Dataset items
# # # #

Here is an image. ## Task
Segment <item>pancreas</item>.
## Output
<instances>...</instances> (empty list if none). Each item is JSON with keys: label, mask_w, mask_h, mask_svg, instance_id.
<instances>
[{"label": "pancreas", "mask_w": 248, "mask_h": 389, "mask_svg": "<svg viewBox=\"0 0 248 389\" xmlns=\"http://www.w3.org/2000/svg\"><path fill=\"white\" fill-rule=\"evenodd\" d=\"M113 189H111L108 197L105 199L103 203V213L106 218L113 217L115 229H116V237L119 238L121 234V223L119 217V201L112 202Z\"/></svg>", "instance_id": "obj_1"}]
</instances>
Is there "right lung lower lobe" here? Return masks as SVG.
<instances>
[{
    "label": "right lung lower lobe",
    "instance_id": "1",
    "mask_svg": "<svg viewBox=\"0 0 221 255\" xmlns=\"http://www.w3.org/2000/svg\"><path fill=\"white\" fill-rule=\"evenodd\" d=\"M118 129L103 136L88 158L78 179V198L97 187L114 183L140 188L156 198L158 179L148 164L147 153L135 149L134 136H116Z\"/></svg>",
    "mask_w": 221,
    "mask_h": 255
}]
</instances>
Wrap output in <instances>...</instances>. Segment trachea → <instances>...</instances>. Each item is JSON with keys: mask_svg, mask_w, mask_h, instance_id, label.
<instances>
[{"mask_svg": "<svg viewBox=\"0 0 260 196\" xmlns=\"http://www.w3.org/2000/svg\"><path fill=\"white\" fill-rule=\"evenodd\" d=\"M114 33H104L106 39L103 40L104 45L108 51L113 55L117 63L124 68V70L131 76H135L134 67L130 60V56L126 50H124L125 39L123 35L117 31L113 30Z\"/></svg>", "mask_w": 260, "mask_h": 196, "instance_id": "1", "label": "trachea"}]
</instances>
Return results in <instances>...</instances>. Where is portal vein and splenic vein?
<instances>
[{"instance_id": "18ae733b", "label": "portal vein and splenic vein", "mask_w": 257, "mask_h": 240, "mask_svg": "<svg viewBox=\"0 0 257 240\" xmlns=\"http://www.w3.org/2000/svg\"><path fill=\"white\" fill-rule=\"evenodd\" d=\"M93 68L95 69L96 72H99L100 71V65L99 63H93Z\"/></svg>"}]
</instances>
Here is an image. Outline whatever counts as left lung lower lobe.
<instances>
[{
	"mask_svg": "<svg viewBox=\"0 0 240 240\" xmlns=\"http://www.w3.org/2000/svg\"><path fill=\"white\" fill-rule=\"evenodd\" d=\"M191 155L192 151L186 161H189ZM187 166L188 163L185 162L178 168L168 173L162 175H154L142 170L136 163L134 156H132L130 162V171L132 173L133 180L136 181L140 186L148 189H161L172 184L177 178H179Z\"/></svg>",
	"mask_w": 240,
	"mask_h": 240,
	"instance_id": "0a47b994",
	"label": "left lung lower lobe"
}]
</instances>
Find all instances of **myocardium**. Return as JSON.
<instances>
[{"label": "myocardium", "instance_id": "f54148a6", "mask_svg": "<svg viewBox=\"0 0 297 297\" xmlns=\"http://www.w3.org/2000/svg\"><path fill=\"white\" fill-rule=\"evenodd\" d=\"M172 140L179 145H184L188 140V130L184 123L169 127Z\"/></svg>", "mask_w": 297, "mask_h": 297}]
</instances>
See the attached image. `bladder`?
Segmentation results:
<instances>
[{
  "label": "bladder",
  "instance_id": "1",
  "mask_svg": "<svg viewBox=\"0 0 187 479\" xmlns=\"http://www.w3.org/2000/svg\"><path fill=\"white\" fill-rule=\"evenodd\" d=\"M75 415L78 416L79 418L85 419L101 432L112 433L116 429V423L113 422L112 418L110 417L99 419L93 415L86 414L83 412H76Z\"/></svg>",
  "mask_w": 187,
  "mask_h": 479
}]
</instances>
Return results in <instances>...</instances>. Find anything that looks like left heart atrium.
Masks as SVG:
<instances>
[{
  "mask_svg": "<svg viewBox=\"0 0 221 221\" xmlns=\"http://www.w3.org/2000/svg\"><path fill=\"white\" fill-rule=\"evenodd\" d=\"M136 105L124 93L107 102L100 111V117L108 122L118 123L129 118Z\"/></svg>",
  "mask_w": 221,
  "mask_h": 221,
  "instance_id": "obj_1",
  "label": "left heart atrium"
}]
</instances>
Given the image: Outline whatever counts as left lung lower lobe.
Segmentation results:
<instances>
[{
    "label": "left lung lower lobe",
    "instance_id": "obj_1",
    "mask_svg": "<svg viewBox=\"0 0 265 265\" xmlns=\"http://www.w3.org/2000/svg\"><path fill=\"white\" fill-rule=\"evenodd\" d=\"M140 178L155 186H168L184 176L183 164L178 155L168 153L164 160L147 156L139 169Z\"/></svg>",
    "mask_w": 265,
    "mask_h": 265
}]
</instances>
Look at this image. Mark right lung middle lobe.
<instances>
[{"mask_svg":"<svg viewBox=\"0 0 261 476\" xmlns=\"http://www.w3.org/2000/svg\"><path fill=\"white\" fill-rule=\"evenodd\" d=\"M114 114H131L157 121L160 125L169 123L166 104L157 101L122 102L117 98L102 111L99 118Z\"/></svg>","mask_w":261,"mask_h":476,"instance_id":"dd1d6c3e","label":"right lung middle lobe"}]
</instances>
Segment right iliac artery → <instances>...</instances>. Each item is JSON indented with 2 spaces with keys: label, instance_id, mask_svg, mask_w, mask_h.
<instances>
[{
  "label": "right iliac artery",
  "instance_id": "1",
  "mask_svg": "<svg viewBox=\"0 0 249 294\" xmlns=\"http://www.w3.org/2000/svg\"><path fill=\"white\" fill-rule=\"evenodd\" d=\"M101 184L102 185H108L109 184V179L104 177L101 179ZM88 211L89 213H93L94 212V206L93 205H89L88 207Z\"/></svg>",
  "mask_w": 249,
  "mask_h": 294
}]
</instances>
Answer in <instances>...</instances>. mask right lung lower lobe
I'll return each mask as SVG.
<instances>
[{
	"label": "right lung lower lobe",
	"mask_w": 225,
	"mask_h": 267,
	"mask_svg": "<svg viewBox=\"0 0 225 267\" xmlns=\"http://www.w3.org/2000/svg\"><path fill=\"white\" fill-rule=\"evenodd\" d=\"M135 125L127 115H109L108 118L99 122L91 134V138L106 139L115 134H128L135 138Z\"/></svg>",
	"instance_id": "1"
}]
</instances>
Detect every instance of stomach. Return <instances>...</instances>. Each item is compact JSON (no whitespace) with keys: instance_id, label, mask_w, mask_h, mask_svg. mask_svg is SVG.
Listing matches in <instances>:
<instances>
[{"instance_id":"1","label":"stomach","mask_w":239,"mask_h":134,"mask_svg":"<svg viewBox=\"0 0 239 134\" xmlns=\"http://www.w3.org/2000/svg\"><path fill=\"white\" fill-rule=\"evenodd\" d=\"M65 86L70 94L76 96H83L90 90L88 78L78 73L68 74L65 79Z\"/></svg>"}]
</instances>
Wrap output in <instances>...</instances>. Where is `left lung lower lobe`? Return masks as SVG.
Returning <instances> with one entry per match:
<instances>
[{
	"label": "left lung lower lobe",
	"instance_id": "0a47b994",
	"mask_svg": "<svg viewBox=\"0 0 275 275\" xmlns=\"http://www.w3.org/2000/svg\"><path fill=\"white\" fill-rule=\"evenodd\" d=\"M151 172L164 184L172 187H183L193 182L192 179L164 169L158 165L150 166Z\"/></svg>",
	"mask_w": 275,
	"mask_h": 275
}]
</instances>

# # # #

Return the records in full. Omit nothing.

Here is an image. ## Task
Segment <item>pancreas</item>.
## Output
<instances>...</instances> (empty list if none). Each item is JSON with keys: label, mask_w, mask_h, mask_svg, instance_id.
<instances>
[{"label": "pancreas", "mask_w": 248, "mask_h": 389, "mask_svg": "<svg viewBox=\"0 0 248 389\" xmlns=\"http://www.w3.org/2000/svg\"><path fill=\"white\" fill-rule=\"evenodd\" d=\"M113 189H111L108 197L105 199L103 203V213L106 218L113 217L115 229H116V237L119 238L121 234V223L119 217V201L112 202Z\"/></svg>", "instance_id": "obj_1"}]
</instances>
Is there "right lung lower lobe" here? Return masks as SVG.
<instances>
[{
    "label": "right lung lower lobe",
    "instance_id": "1",
    "mask_svg": "<svg viewBox=\"0 0 221 255\" xmlns=\"http://www.w3.org/2000/svg\"><path fill=\"white\" fill-rule=\"evenodd\" d=\"M118 129L103 136L88 158L78 179V198L97 187L114 183L140 188L156 198L158 179L148 164L147 153L135 149L134 136H116Z\"/></svg>",
    "mask_w": 221,
    "mask_h": 255
}]
</instances>
Wrap output in <instances>...</instances>. Segment trachea → <instances>...</instances>. Each item is JSON with keys: mask_svg, mask_w, mask_h, instance_id, label.
<instances>
[{"mask_svg": "<svg viewBox=\"0 0 260 196\" xmlns=\"http://www.w3.org/2000/svg\"><path fill=\"white\" fill-rule=\"evenodd\" d=\"M114 33H104L106 39L103 40L104 45L108 51L113 55L117 63L124 68V70L131 76H135L134 67L130 60V56L126 50H124L125 39L123 35L117 31L113 30Z\"/></svg>", "mask_w": 260, "mask_h": 196, "instance_id": "1", "label": "trachea"}]
</instances>
Return results in <instances>...</instances>. Where is portal vein and splenic vein?
<instances>
[{"instance_id": "18ae733b", "label": "portal vein and splenic vein", "mask_w": 257, "mask_h": 240, "mask_svg": "<svg viewBox=\"0 0 257 240\" xmlns=\"http://www.w3.org/2000/svg\"><path fill=\"white\" fill-rule=\"evenodd\" d=\"M93 68L95 69L96 72H99L100 71V65L99 63H93Z\"/></svg>"}]
</instances>
Here is an image. Outline whatever counts as left lung lower lobe.
<instances>
[{
	"mask_svg": "<svg viewBox=\"0 0 240 240\" xmlns=\"http://www.w3.org/2000/svg\"><path fill=\"white\" fill-rule=\"evenodd\" d=\"M191 155L192 151L186 161H189ZM187 166L188 163L185 162L178 168L168 173L162 175H154L142 170L136 163L134 156H132L130 162V171L132 173L133 180L136 181L140 186L148 189H161L172 184L177 178H179Z\"/></svg>",
	"mask_w": 240,
	"mask_h": 240,
	"instance_id": "0a47b994",
	"label": "left lung lower lobe"
}]
</instances>
Find all instances of **myocardium**. Return as JSON.
<instances>
[{"label": "myocardium", "instance_id": "f54148a6", "mask_svg": "<svg viewBox=\"0 0 297 297\" xmlns=\"http://www.w3.org/2000/svg\"><path fill=\"white\" fill-rule=\"evenodd\" d=\"M172 140L179 145H184L188 140V130L184 123L169 127Z\"/></svg>", "mask_w": 297, "mask_h": 297}]
</instances>
See the attached image. `bladder`?
Segmentation results:
<instances>
[{
  "label": "bladder",
  "instance_id": "1",
  "mask_svg": "<svg viewBox=\"0 0 187 479\" xmlns=\"http://www.w3.org/2000/svg\"><path fill=\"white\" fill-rule=\"evenodd\" d=\"M75 415L78 416L79 418L85 419L101 432L112 433L116 429V423L113 422L112 418L110 417L99 419L93 415L86 414L83 412H76Z\"/></svg>",
  "mask_w": 187,
  "mask_h": 479
}]
</instances>
Return results in <instances>...</instances>. Find anything that looks like left heart atrium.
Masks as SVG:
<instances>
[{
  "mask_svg": "<svg viewBox=\"0 0 221 221\" xmlns=\"http://www.w3.org/2000/svg\"><path fill=\"white\" fill-rule=\"evenodd\" d=\"M136 105L124 93L107 102L100 111V117L108 122L118 123L129 118Z\"/></svg>",
  "mask_w": 221,
  "mask_h": 221,
  "instance_id": "obj_1",
  "label": "left heart atrium"
}]
</instances>
Given the image: Outline whatever counts as left lung lower lobe.
Segmentation results:
<instances>
[{
    "label": "left lung lower lobe",
    "instance_id": "obj_1",
    "mask_svg": "<svg viewBox=\"0 0 265 265\" xmlns=\"http://www.w3.org/2000/svg\"><path fill=\"white\" fill-rule=\"evenodd\" d=\"M140 178L155 186H168L184 176L183 164L178 155L168 153L164 160L147 156L139 169Z\"/></svg>",
    "mask_w": 265,
    "mask_h": 265
}]
</instances>
Look at this image. Mark right lung middle lobe.
<instances>
[{"mask_svg":"<svg viewBox=\"0 0 261 476\" xmlns=\"http://www.w3.org/2000/svg\"><path fill=\"white\" fill-rule=\"evenodd\" d=\"M114 114H131L157 121L160 125L169 123L166 104L157 101L122 102L117 98L102 111L99 118Z\"/></svg>","mask_w":261,"mask_h":476,"instance_id":"dd1d6c3e","label":"right lung middle lobe"}]
</instances>
Segment right iliac artery → <instances>...</instances>. Each item is JSON indented with 2 spaces with keys: label, instance_id, mask_svg, mask_w, mask_h.
<instances>
[{
  "label": "right iliac artery",
  "instance_id": "1",
  "mask_svg": "<svg viewBox=\"0 0 249 294\" xmlns=\"http://www.w3.org/2000/svg\"><path fill=\"white\" fill-rule=\"evenodd\" d=\"M101 184L102 185H108L109 184V179L104 177L101 179ZM88 211L89 213H93L94 212V206L93 205H89L88 207Z\"/></svg>",
  "mask_w": 249,
  "mask_h": 294
}]
</instances>
Answer in <instances>...</instances>. mask right lung lower lobe
I'll return each mask as SVG.
<instances>
[{
	"label": "right lung lower lobe",
	"mask_w": 225,
	"mask_h": 267,
	"mask_svg": "<svg viewBox=\"0 0 225 267\" xmlns=\"http://www.w3.org/2000/svg\"><path fill=\"white\" fill-rule=\"evenodd\" d=\"M135 125L127 115H109L108 118L99 122L91 134V138L106 139L115 134H128L135 138Z\"/></svg>",
	"instance_id": "1"
}]
</instances>
Detect every instance of stomach. Return <instances>...</instances>. Each item is compact JSON (no whitespace) with keys: instance_id, label, mask_w, mask_h, mask_svg. mask_svg is SVG.
Listing matches in <instances>:
<instances>
[{"instance_id":"1","label":"stomach","mask_w":239,"mask_h":134,"mask_svg":"<svg viewBox=\"0 0 239 134\" xmlns=\"http://www.w3.org/2000/svg\"><path fill=\"white\" fill-rule=\"evenodd\" d=\"M65 86L70 94L76 96H83L90 90L88 78L78 73L68 74L65 79Z\"/></svg>"}]
</instances>
Wrap output in <instances>...</instances>. Where is `left lung lower lobe`? Return masks as SVG.
Returning <instances> with one entry per match:
<instances>
[{
	"label": "left lung lower lobe",
	"instance_id": "0a47b994",
	"mask_svg": "<svg viewBox=\"0 0 275 275\" xmlns=\"http://www.w3.org/2000/svg\"><path fill=\"white\" fill-rule=\"evenodd\" d=\"M151 172L164 184L172 187H183L193 182L192 179L164 169L158 165L150 166Z\"/></svg>",
	"mask_w": 275,
	"mask_h": 275
}]
</instances>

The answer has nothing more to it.